ネット界隈で財政健全化を嫌う人は、何かと財務省が諸悪の根源のように言いがちだ。政治家を何らかの方法で制御できるらしい。ここまで累積債務がたまっている時点で、財務省の持つ権力などたかが知れている気もしなくもないが、どうして支配力があるように思われているのか気になる所だ。財務省が政治にどう関わって来たかを説明する本が無いものかと思っていたのだが、『財務省と政治 - 「最強官庁」の虚像と実像』と言う本が出ていたので拝読してみた。週刊誌が好きそうな裏話になると思うのだが、その都度々の財政問題に対して個々の財務官僚や政治家がどう関わってきて、どのような結果になったかが年代を追って説明されている。メディアを通じて見聞きする名前に詳しくなれると言う意味で、財政学の教科書などとは一味違って新鮮に感じる。

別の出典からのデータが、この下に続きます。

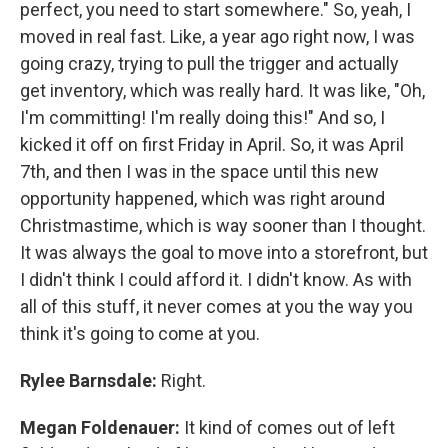
perfect, you need to start somewhere." So, yeah, I
moved in real fast. Like, a year ago right now, I was
going crazy, trying to pull the trigger and actually
get inventory, which was really hard. It was like, "Oh,
I'm committing! I'm really doing this!" And so, I
kicked it off on first Friday in April. So, it was April
7th, and then I was in the space until this new
opportunity happened, which was right around
Christmastime, which is way sooner than I thought.
It was always the goal to move into a storefront, but
I didn't think I could afford it. I didn't know. As with
all of this stuff, it never comes at you the way you
think it's going to come at you.
Rylee Barnsdale:
Right.
Megan Foldenauer:
It kind of comes out of left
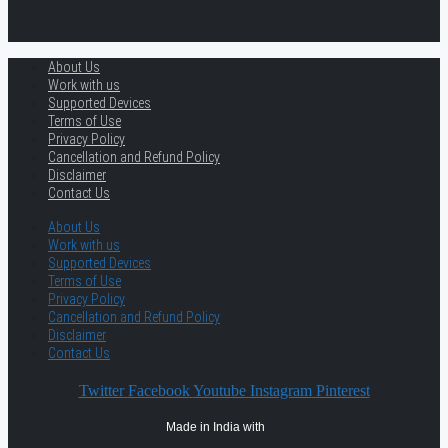
About Us
Work with us
Supported Devices
Terms of Use
Privacy Policy
Cancellation and Refund Policy
Disclaimer
Contact Us
About Us
Work with us
Supported Devices
Terms of Use
Privacy Policy
Cancellation and Refund Policy
Disclaimer
Contact Us
Twitter
Facebook
Youtube
Instagram
Pinterest
Made in India with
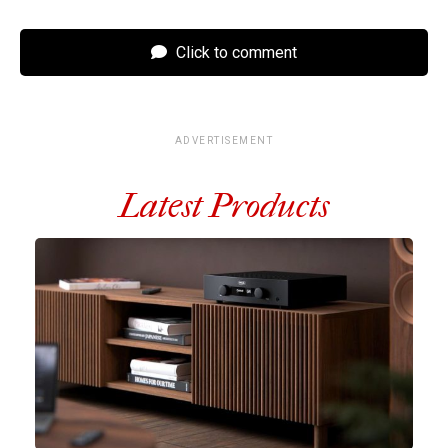
Click to comment
ADVERTISEMENT
Latest Products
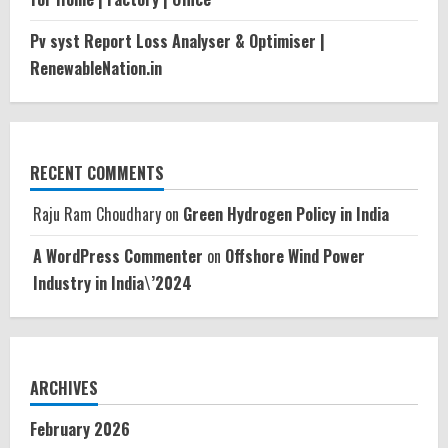
Pv syst Report Loss Analyser & Optimiser |
RenewableNation.in
RECENT COMMENTS
Raju Ram Choudhary
on
Green Hydrogen Policy in India
A WordPress Commenter
on
Offshore Wind Power
Industry in India\’2024
ARCHIVES
February 2026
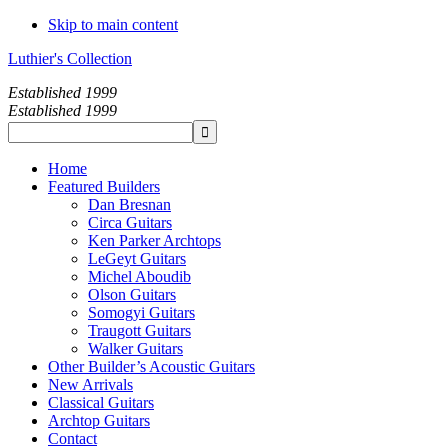
Skip to main content
Luthier's Collection
Established 1999
Established 1999
Home
Featured Builders
Dan Bresnan
Circa Guitars
Ken Parker Archtops
LeGeyt Guitars
Michel Aboudib
Olson Guitars
Somogyi Guitars
Traugott Guitars
Walker Guitars
Other Builder’s Acoustic Guitars
New Arrivals
Classical Guitars
Archtop Guitars
Contact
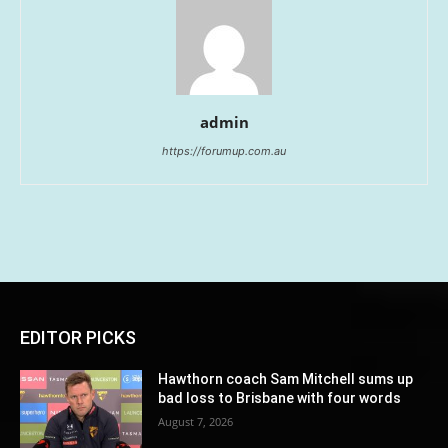
admin
https://forumup.com.au
EDITOR PICKS
Hawthorn coach Sam Mitchell sums up
bad loss to Brisbane with four words
August 7, 2026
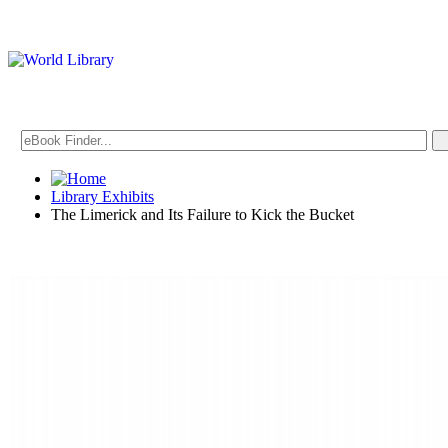
Library Exhibits
The Limerick and Its Failure to Kick the Bucket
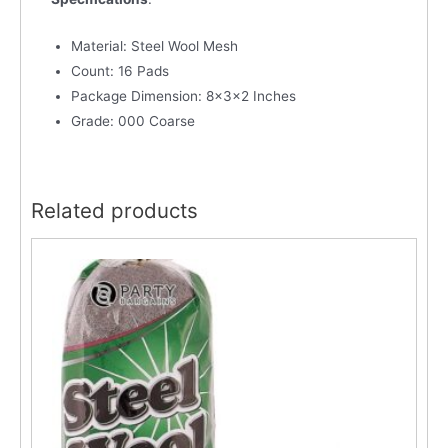
Material: Steel Wool Mesh
Count: 16 Pads
Package Dimension: 8x3x2 Inches
Grade: 000 Coarse
Related products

さて、大蔵(2001年から財務)官僚は情報を握って離さないような批判が良くされているが、55年体制では異動の多い官僚よりも、族議員の方が事情に通じているぐらいで、圧倒的と言う訳ではなかったそうだ。しかし他の官庁と比較しても高い調整能力を保有する所から、内閣や与党政治家は多かれ少なかれ大蔵官僚を頼って来ており、どうもこれが財務省の権力を大きく見せていた。予算編成で内閣と与党の意見を官僚組織が擦り合わせるのは、世界的には珍しいらしい。政治日程などにも関与してきた。世界的に見ても政策決定への影響力が強い官僚機構と言う意味で、「最強官庁」とは言えたかも知れない。

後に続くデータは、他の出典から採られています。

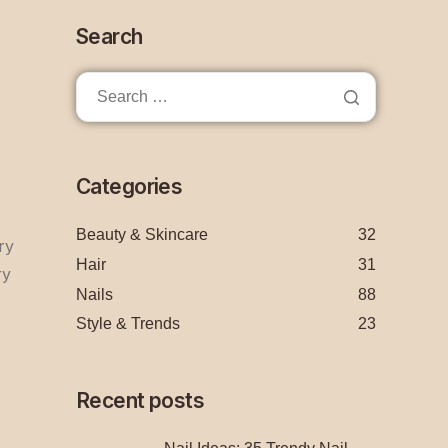
Search
Categories
Beauty & Skincare
32
ry
Hair
31
ry
Nails
88
Style & Trends
23
Recent posts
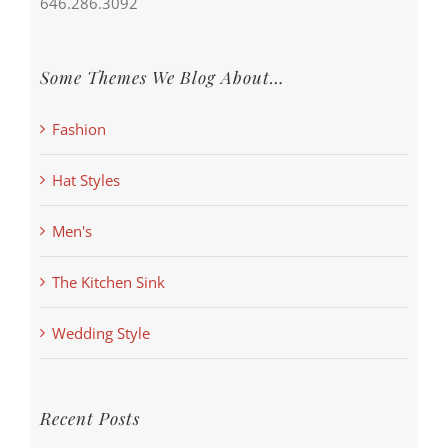
646.286.3092
Some Themes We Blog About…
Fashion
Hat Styles
Men's
The Kitchen Sink
Wedding Style
Recent Posts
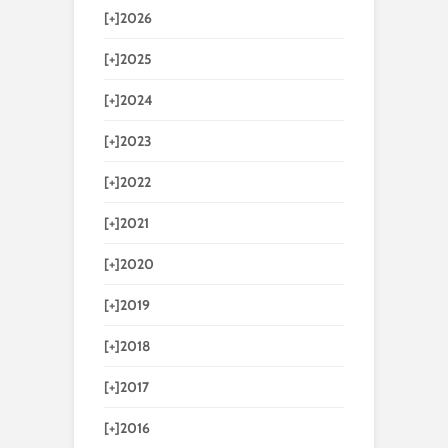
[+]
2026
[+]
2025
[+]
2024
[+]
2023
[+]
2022
[+]
2021
[+]
2020
[+]
2019
[+]
2018
[+]
2017
[+]
2016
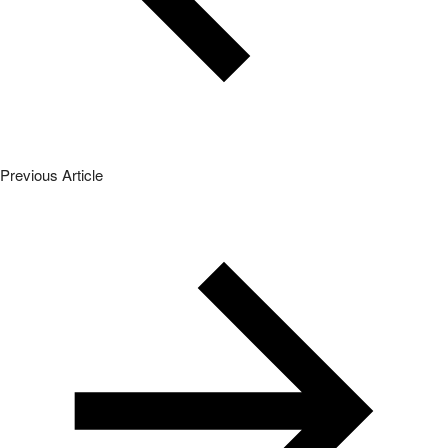
Previous Article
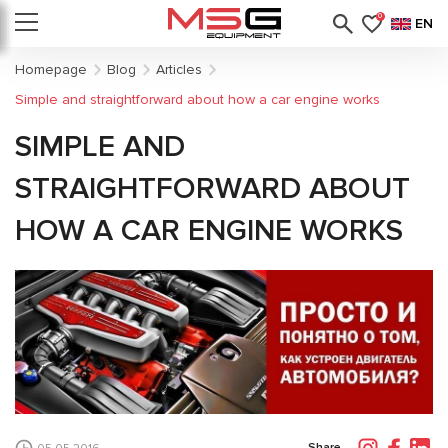
0
EN
Homepage
Blog
Articles
Simple and straightforward about how a car engine works
SIMPLE AND
STRAIGHTFORWARD ABOUT
HOW A CAR ENGINE WORKS
Share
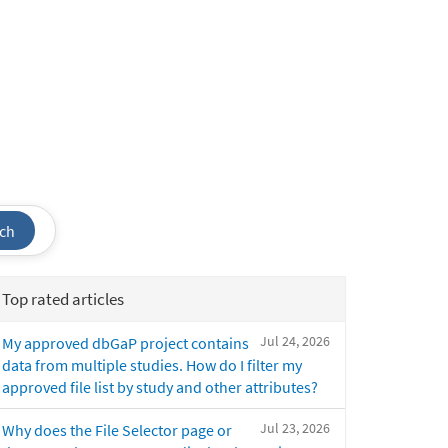
ch
Top rated articles
Jul 24, 2026
My approved dbGaP project contains
data from multiple studies. How do I filter my
approved file list by study and other attributes?
Jul 23, 2026
Why does the File Selector page or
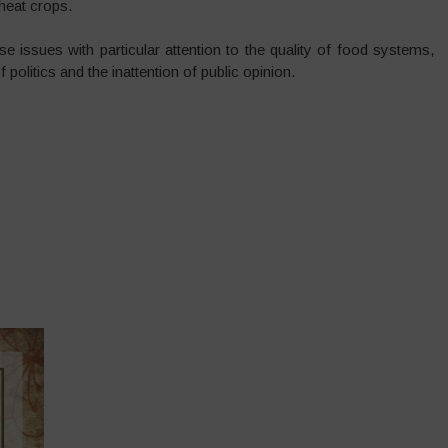
heat crops.
 issues with particular attention to the quality of food systems,
f politics and the inattention of public opinion.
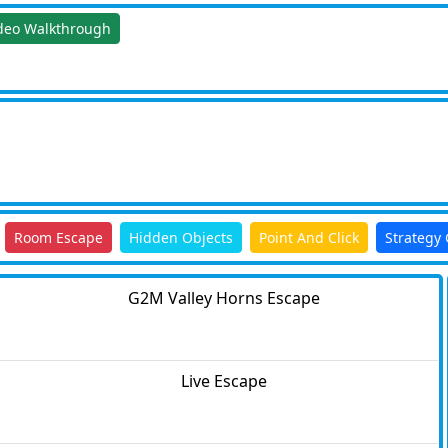
deo Walkthrough
Room Escape
Hidden Objects
Point And Click
Strategy
G2M Valley Horns Escape
Live Escape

ただし、55年体制が崩壊したぐらいから、内閣や与党と大蔵省の信頼関係は崩れていき、小泉政権時には内閣が経済財政諮問会議を使って政府財政の全体像を描くようになり、与党や財務省の影響力は低下した。その後の内閣でもこの傾向は続いており、ボトムアップ型の予算編成が、トップダウン型になってきたと言える。もはや「最強官庁」とは言えないであろう。ただし財務官僚の調整能力を他で代替する事は難しく、小泉内閣の竹中平蔵経済財政政策/金融担当大臣は経産官僚よりも財務官僚を信用していたし、脱官僚を掲げた民主党政権でも官僚に頼らざるを得なかった。国債整理基金の取り崩しなどを見るに、どれぐらい官僚が積極的に振舞うかは、政権からの圧力にもよるようだ。

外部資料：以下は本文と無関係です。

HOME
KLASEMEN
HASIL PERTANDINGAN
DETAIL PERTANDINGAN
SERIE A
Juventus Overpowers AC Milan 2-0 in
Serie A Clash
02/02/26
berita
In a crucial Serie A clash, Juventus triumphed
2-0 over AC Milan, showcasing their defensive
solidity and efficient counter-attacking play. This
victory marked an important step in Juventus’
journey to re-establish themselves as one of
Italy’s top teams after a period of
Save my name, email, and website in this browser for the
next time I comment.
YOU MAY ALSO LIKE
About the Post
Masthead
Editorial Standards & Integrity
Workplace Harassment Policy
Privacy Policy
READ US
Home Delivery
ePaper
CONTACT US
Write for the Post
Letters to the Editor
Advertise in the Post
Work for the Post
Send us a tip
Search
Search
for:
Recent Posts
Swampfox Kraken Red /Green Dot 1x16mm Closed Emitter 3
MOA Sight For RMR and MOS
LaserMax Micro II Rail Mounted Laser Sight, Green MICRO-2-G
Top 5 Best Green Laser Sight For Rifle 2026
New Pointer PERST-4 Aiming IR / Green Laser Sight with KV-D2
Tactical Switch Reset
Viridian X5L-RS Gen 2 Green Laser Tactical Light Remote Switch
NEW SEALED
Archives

小選挙区制によって政党トップが選挙結果を左右するようになり、与党の影響力が低下して官邸に権力が集中している事がパワーバランスの変化の原因ということになるが、政治が不安定化して選挙にネガティブに働く増税政策などが取れなくなったことを嘆く官僚は多いらしい。財政政策の決定まで山場が、与党と調整することから、世論を形成することに変化しつつあることに対して、財務官僚に戸惑いがあるようだ。「国民との対話の充実」などの広報活動の強化をしているので、状況の変化に対応しようとはしているが、内閣ではなく財務省が財政規律の維持と言うミッションを負っていけるのかは良く分からない。90年代から蓄積していった現在までの累積債務を見る限り、不可能なように思える。